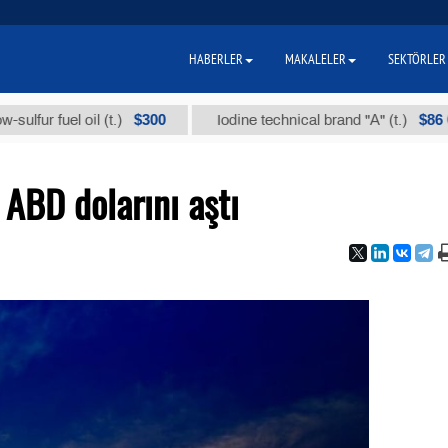
HABERLER
MAKALELER
SEKTÖRLER
$300
$86 000
 fuel oil (t.)
Iodine technical brand "А" (t.)
 ABD dolarını aştı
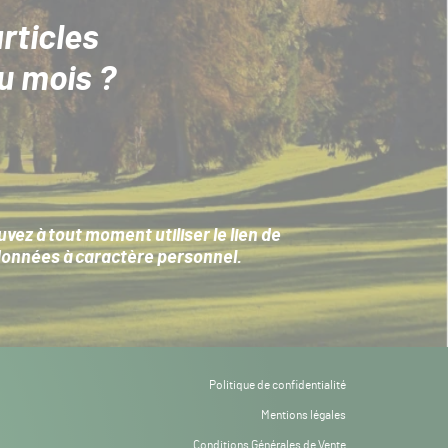
rticles
u mois ?
ez à tout moment utiliser le lien de
données à caractère personnel
.
Politique de confidentialité
Mentions légales
Conditions Générales de Vente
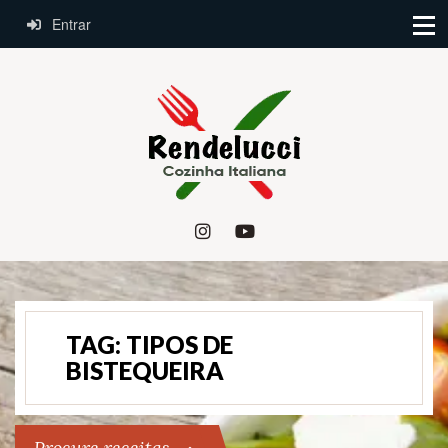
Entrar
TAG:
TIPOS DE
BISTEQUEIRA
Procure receitas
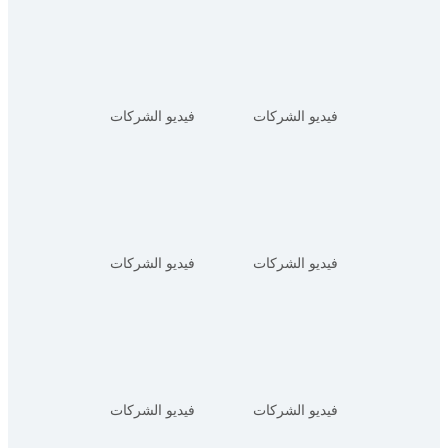
فيديو الشركات
فيديو الشركات
فيديو الشركات
فيديو الشركات
فيديو الشركات
فيديو الشركات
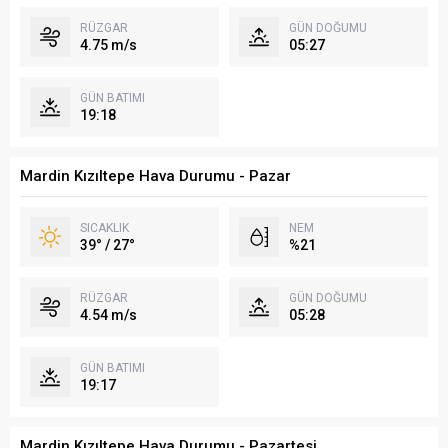
RÜZGAR
GÜN DOĞUMU
4.75 m/s
05:27
GÜN BATIMI
19:18
Mardin Kızıltepe Hava Durumu - Pazar
SICAKLIK
NEM
39° / 27°
%21
RÜZGAR
GÜN DOĞUMU
4.54 m/s
05:28
GÜN BATIMI
19:17
Mardin Kızıltepe Hava Durumu - Pazartesi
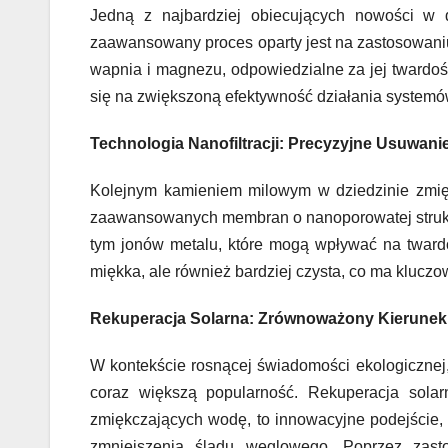
Jedną z najbardziej obiecujących nowości w dz
zaawansowany proces oparty jest na zastosowani
wapnia i magnezu, odpowiedzialne za jej twardość
się na zwiększoną efektywność działania syste
Technologia Nanofiltracji: Precyzyjne Usuwan
Kolejnym kamieniem milowym w dziedzinie zmiękc
zaawansowanych membran o nanoporowatej struktu
tym jonów metalu, które mogą wpływać na twardo
miękka, ale również bardziej czysta, co ma kluczo
Rekuperacja Solarna: Zrównoważony Kierune
W kontekście rosnącej świadomości ekologicznej
coraz większą popularność. Rekuperacja solar
zmiękczających wodę, to innowacyjne podejście, kt
zmniejszenia śladu węglowego. Poprzez zast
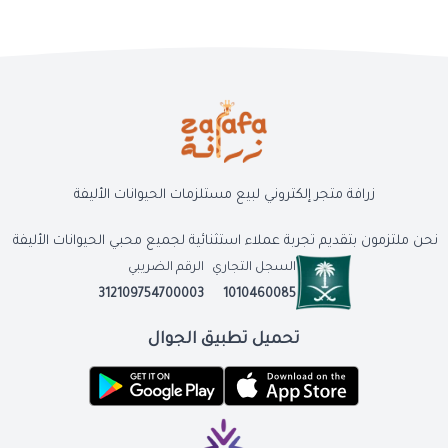
زرافة متجر إلكتروني لبيع مستلزمات الحيوانات الأليفة
نحن ملتزمون بتقديم تجربة عملاء استثنائية لجميع محبي الحيوانات الأليفة
السجل التجاري
الرقم الضريبي
312109754700003
1010460085
تحميل تطبيق الجوال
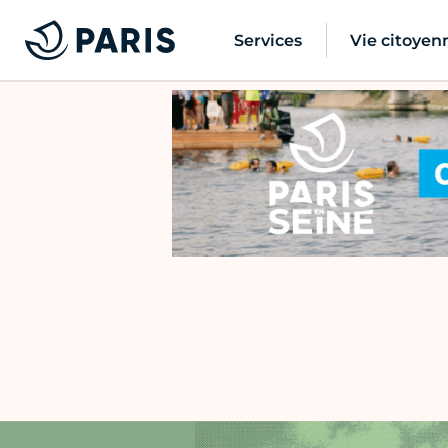
Services
Vie citoyen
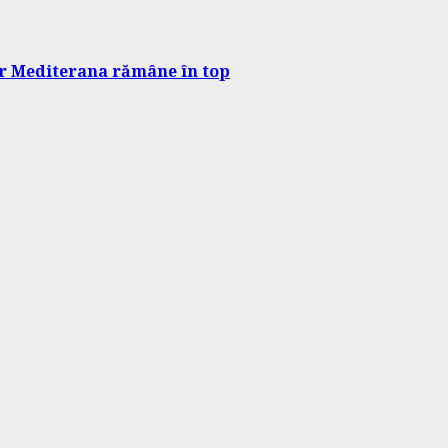
dar Mediterana rămâne în top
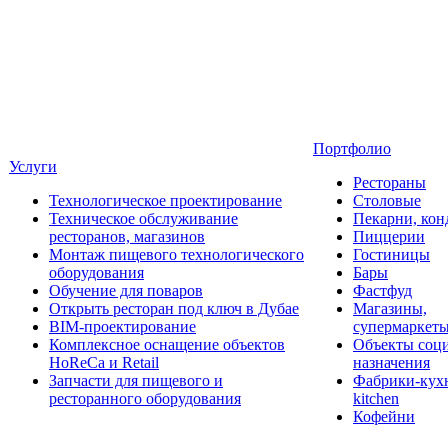
Портфолио
Услуги
Рестораны
Технологическое проектирование
Столовые
Техническое обслуживание
Пекарни, кон
ресторанов, магазинов
Пиццерии
Монтаж пищевого технологического
Гостиницы
оборудования
Бары
Обучение для поваров
Фастфуд
Открыть ресторан под ключ в Дубае
Магазины,
BIM-проектирование
супермаркет
Комплексное оснащение объектов
Объекты соц
HoReCa и Retail
назначения
Запчасти для пищевого и
Фабрики-кухн
ресторанного оборудования
kitchen
Кофейни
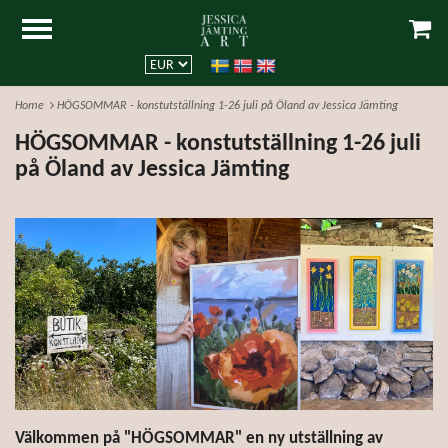
Home
HÖGSOMMAR - konstutställning 1-26 juli på Öland av Jessica Jämting
HÖGSOMMAR - konstutställning 1-26 juli
på Öland av Jessica Jämting
Välkommen på "HÖGSOMMAR" en ny utställning av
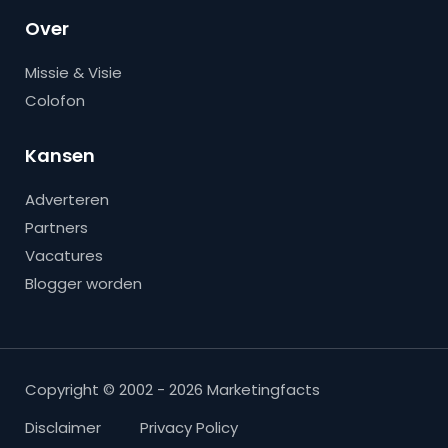
Over
Missie & Visie
Colofon
Kansen
Adverteren
Partners
Vacatures
Blogger worden
Copyright © 2002 - 2026 Marketingfacts
Disclaimer
Privacy Policy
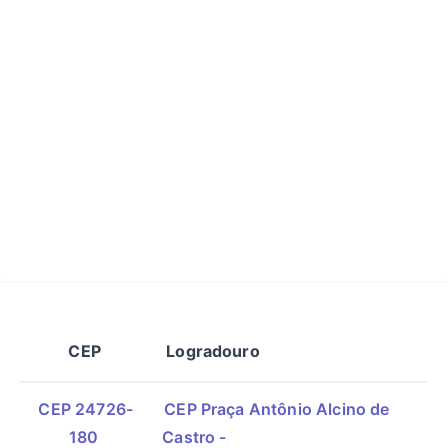
CEP
Logradouro
CEP 24726-
CEP Praça Antônio Alcino de
180
Castro -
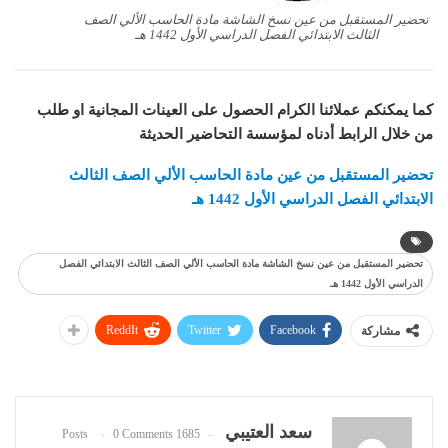
تحضير المستقبل من عين نسخ الشاشة مادة الحاسب الألي الصف
الثالث الابتدائي الفصل الدراسي الأول 1442 هـ
كما يمكنكم عملائنا الكرام الحصول على العينات المجانية او طلب
من خلال الرابط أدناه لمؤسسة التحاضير الحديثة
تحضير المستقبل من عين مادة الحاسب الألي الصف الثالث
الابتدائي الفصل الدراسي الأول 1442 هـ
تحضير المستقبل من عين نسخ الشاشة مادة الحاسب الألي الصف الثالث الابتدائي الفصل
الدراسي الأول 1442 هـ
ReddIt
Twitter
Facebook
مشاركة
سعد العتيبي
0 Comments
1685 Posts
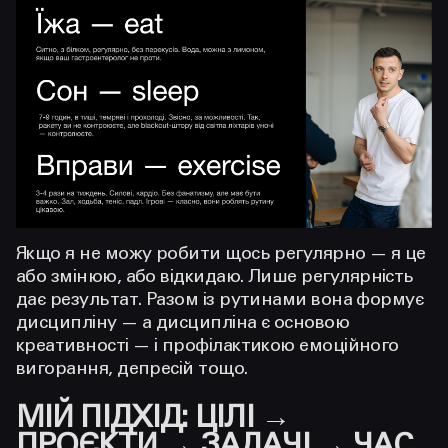
Якщо я не можу робити щось регулярно — я це
або змінюю, або відкидаю.
Лише регулярність
дає результат. Разом із рутинами вона формує
дисципліну — а дисципліна є основою
креативності — і профілактикою емоційного
вигорання, депресій тощо.
МІЙ ПІДХІД: ЦІЛІ →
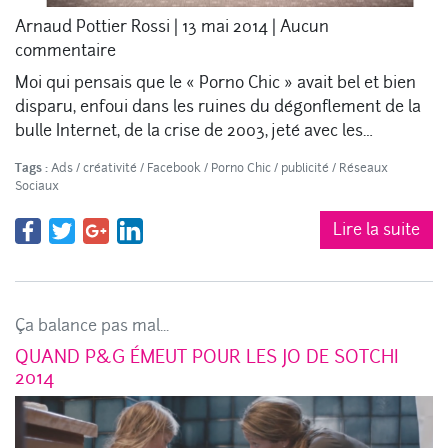
Arnaud Pottier Rossi
|
13 mai 2014
|
Aucun
commentaire
Moi qui pensais que le « Porno Chic » avait bel et bien
disparu, enfoui dans les ruines du dégonflement de la
bulle Internet, de la crise de 2003, jeté avec les…
Tags :
Ads
/
créativité
/
Facebook
/
Porno Chic
/
publicité
/
Réseaux
Sociaux
Lire la suite
Ça balance pas mal...
QUAND P&G ÉMEUT POUR LES JO DE SOTCHI
2014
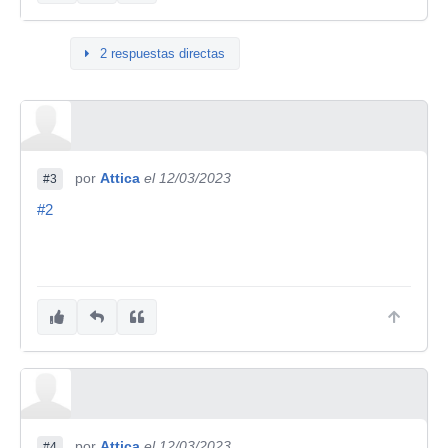
2 respuestas directas
por
Attica
el 12/03/2023
#3
#2
por
Attica
el 12/03/2023
#4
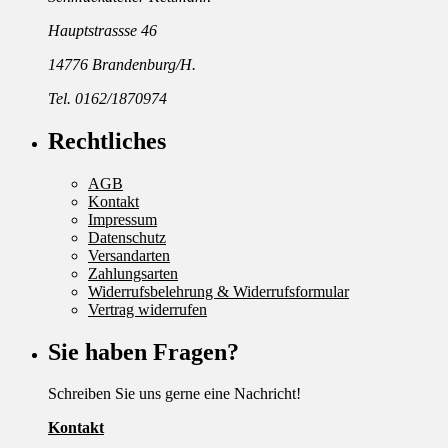
Hauptstrassse 46
14776 Brandenburg/H.
Tel. 0162/1870974
Rechtliches
AGB
Kontakt
Impressum
Datenschutz
Versandarten
Zahlungsarten
Widerrufsbelehrung & Widerrufsformular
Vertrag widerrufen
Sie haben Fragen?
Schreiben Sie uns gerne eine Nachricht!
Kontakt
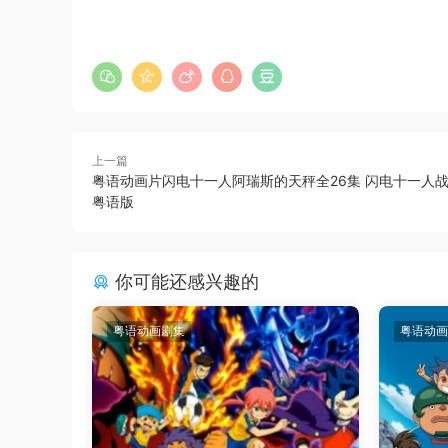
上一篇
粤语动画片闪电十一人阿瑞斯的天秤全26集 闪电十一人
粤语版
你可能还感兴趣的
粤语动画剧集
粤语动画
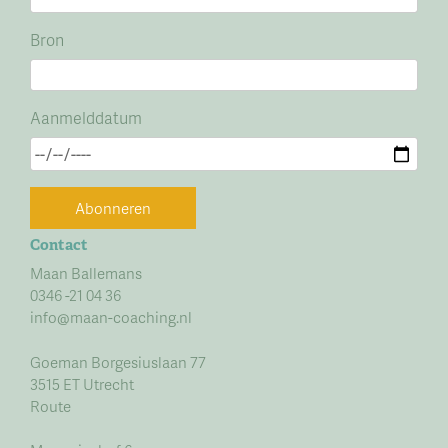
Bron
Aanmelddatum
Abonneren
Contact
Maan Ballemans
0346 -21 04 36
info@maan-coaching.nl
Goeman Borgesiuslaan 77
3515 ET Utrecht
Route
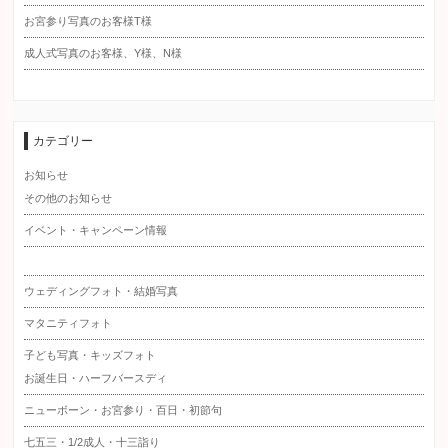
お宮参り写真のお客様T様
成人式写真のお客様、Y様、N様
カテゴリー
お知らせ
その他のお知らせ
イベント・キャンペーン情報
ウェディングフォト・結婚写真
マタニティフォト
子ども写真・キッズフォト
お誕生日・ハーフバースディ
ニューボーン・お宮参り・百日・初節句
七五三・1/2成人・十三詣り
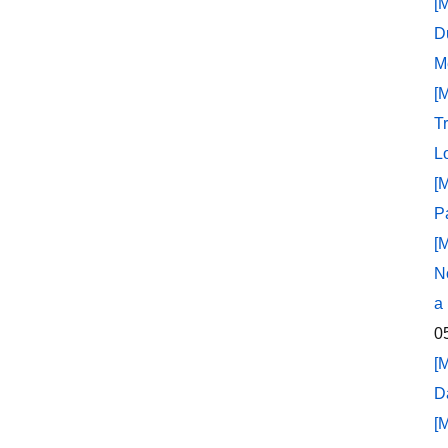
[
D
M
[
T
L
[
P
[
N
a
0
[
D
[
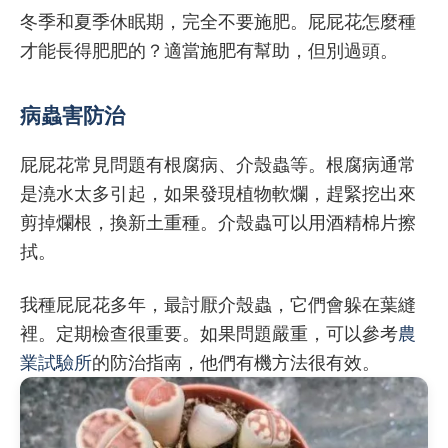
冬季和夏季休眠期，完全不要施肥。屁屁花怎麼種
才能長得肥肥的？適當施肥有幫助，但別過頭。
病蟲害防治
屁屁花常見問題有根腐病、介殼蟲等。根腐病通常
是澆水太多引起，如果發現植物軟爛，趕緊挖出來
剪掉爛根，換新土重種。介殼蟲可以用酒精棉片擦
拭。
我種屁屁花多年，最討厭介殼蟲，它們會躲在葉縫
裡。定期檢查很重要。如果問題嚴重，可以參考
農
業試驗所
的防治指南，他們有機方法很有效。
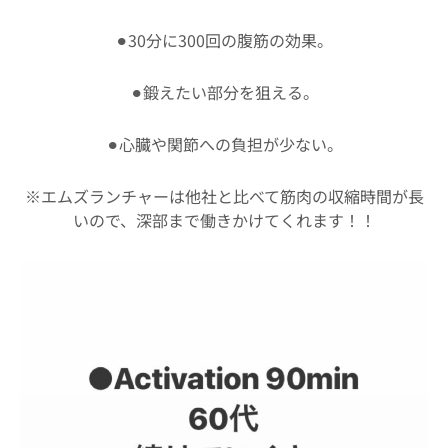
⚫︎30分に300回の腹筋の効果。
⚫︎鍛えたい部分を狙える。
⚫︎心臓や関節への負担が少ない。
※エムズランチャーは他社と比べて筋肉の収縮時間が長
いので、深部まで働きかけてくれます！！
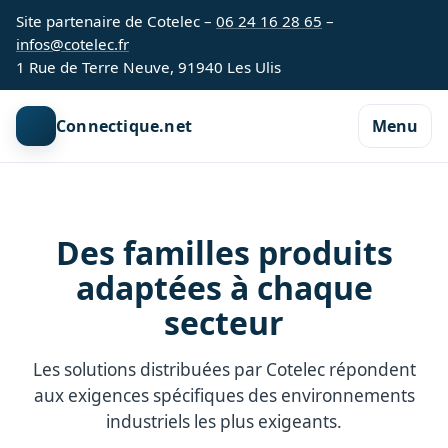
Site partenaire de Cotelec –
06 24 16 28 65
–
infos@cotelec.fr
1 Rue de Terre Neuve, 91940 Les Ulis
Connectique.net
Menu
Des familles produits
adaptées à chaque
secteur
Les solutions distribuées par Cotelec répondent
aux exigences spécifiques des environnements
industriels les plus exigeants.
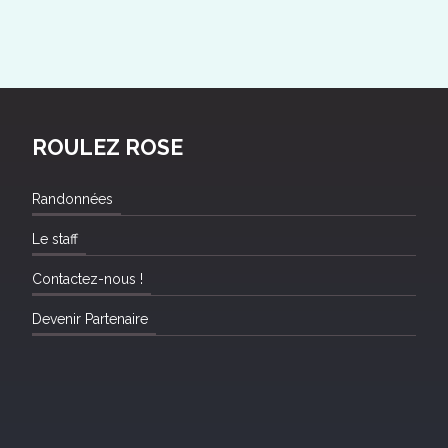
ROULEZ ROSE
Randonnées
Le staff
Contactez-nous !
Devenir Partenaire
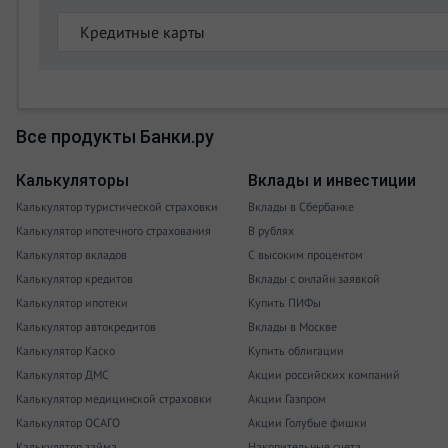
Все продукты Банки.ру
Калькуляторы
Вклады и инвестиции
Калькулятор туристической страховки
Вклады в Сбербанке
Калькулятор ипотечного страхования
В рублях
Калькулятор вкладов
С высоким процентом
Калькулятор кредитов
Вклады с онлайн заявкой
Калькулятор ипотеки
Купить ПИФы
Калькулятор автокредитов
Вклады в Москве
Калькулятор Каско
Купить облигации
Калькулятор ДМС
Акции российских компаний
Калькулятор медицинской страховки
Акции Газпром
Калькулятор ОСАГО
Акции Голубые фишки
Калькулятор займа
Накопительные счета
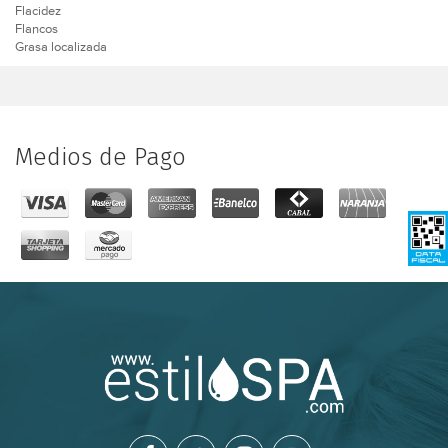
Flacidez
Flancos
Grasa localizada
Medios de Pago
☆ ☆ ☆ ☆ ☆ ☆ ☆
**PROBLEM DETAILS:**
Reproduce exactly the entries from their first line through the line containing "Kolejnym kamieniem milowym", including both, and omit any pictures.

**ANSWER FOR THE TASK:**
HABERLER
MAKALELER
SEKTÖRLER
$300
$86 000
 fuel oil (t.)
Iodine technical brand "А" (t.)
 ABD dolarını aştı
rticles
u mois ?
ez à tout moment utiliser le lien de
données à caractère personnel
.
Politique de confidentialité
Mentions légales
Conditions Générales de Vente
Entrar
TAG:
TIPOS DE
BISTEQUEIRA
Procure receitas
فيديو الشركات
فيديو الشركات
فيديو الشركات
فيديو الشركات
فيديو الشركات
فيديو الشركات
RÜZGAR
GÜN DOĞUMU
4.75 m/s
05:27
GÜN BATIMI
19:18
Mardin Kızıltepe Hava Durumu - Pazar
SICAKLIK
NEM
39° / 27°
%21
RÜZGAR
GÜN DOĞUMU
4.54 m/s
05:28
GÜN BATIMI
19:17
Mardin Kızıltepe Hava Durumu - Pazartesi
Jedną z najbardziej obiecujących nowości w dz
zaawansowany proces oparty jest na zastosowani
wapnia i magnezu, odpowiedzialne za jej twardość
się na zwiększoną efektywność działania syste
Technologia Nanofiltracji: Precyzyjne Usuwan
Kolejnym kamieniem milowym w dziedzinie zmiękc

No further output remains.